Altria Writes Down Its Juul Investment...Again

Andrew Cummings
February 3, 2020

Altria took a fourth-quarter pretax, noncash impairment charge of $4.1 billion related to its $12.8 billion investment in e-cigarette maker Juul.

Despite the unexpected challenges related to our investment in JUUL, which led to impairment charges and reported losses, we made significant progress advancing and building our noncombustible business platform with the launch of IQOS and completion of the on! transaction. The company notes the charge was necessary due to the number of pending legal cases against Juul.

Tobacco giant Altria Group has blamed the $8.5bn (£6.5bn) fall in value on rising legal and regulatory threats.

Altria said its non-compete option would be void if Juul can't sell its products in the USA for at least a year, or if the value falls to less than 10 per cent of its initial US$12.8 billion investment.

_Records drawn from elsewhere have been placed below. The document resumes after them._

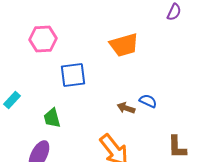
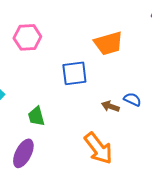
blue square: (73, 75) -> (74, 73), moved

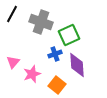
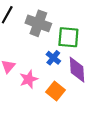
green square: (69, 35) -> (68, 37), turned 30
blue cross: (55, 54) -> (53, 58), turned -32

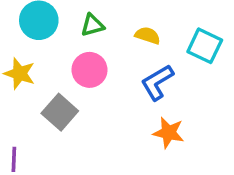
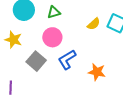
yellow semicircle: (148, 35) -> (94, 24), moved, turned 120
blue L-shape: (157, 82) -> (67, 60), moved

Shares of Altria slumped 4.95 to US$47.66 in late-morning trading.

Juul also faces criminal investigations in the United States over its marketing practices.

Federal officials have since identified a thickening agent added to illicit THC vaping liquids as the culprit behind the "vast majority" of the lung injuries.

Smoking has been on the decline for more than five decades.

Tobacco companies like Philip Morris International are attempting to develop new technologies that could serve as an alternative to traditional tobacco use as those sales fade. Some 42% of US adults smoked in the early 1960s.

Altria once again slashed the value of its stake in Juul on Thursday, as the once high-flying e-cigarette company faces lawsuits and a regulatory crackdown. But few saw the risks involved. The new board will have nine members, including two representing Altria, and three independent directors, one of whom Altria will nominate. The board restructuring will take place once Juul receives antitrust clearance from the Federal Trade Commission. The company also expects total domestic cigarette industry sales volume to decline by 4% to 6%, including the impact of the recent change to federal law raising the age limit for cigarette purchases from 18 to 21. The maker of Marlboro cigarettes posted quarterly adjusted diluted earnings per share (EPS) of $1.02 on revenue of $4.8 billion (net of excise taxes).

Altria expects its adjusted earnings per share to be in the range of $4.39 to $4.51 in 2020, representing a growth rate of 4% to 7% from adjusted earnings of $4.22 per share in 2019.